* [Problem description]: Output every entry exactly, without any pictures.

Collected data
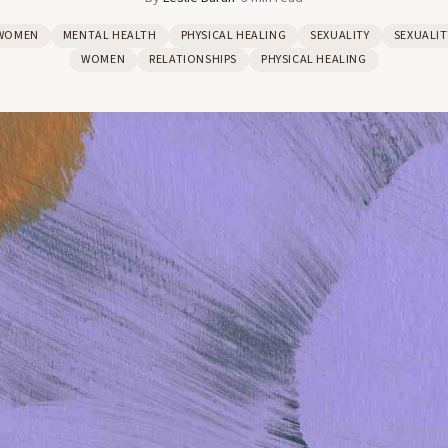
WOMEN
MENTAL HEALTH
PHYSICAL HEALING
SEXUALITY
SEXUALIT
WOMEN
RELATIONSHIPS
PHYSICAL HEALING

* [Result]:
WOMEN
MENTAL HEALTH
PHYSICAL HEALING
SEXUALITY
SEXUALIT
WOMEN
RELATIONSHIPS
PHYSICAL HEALING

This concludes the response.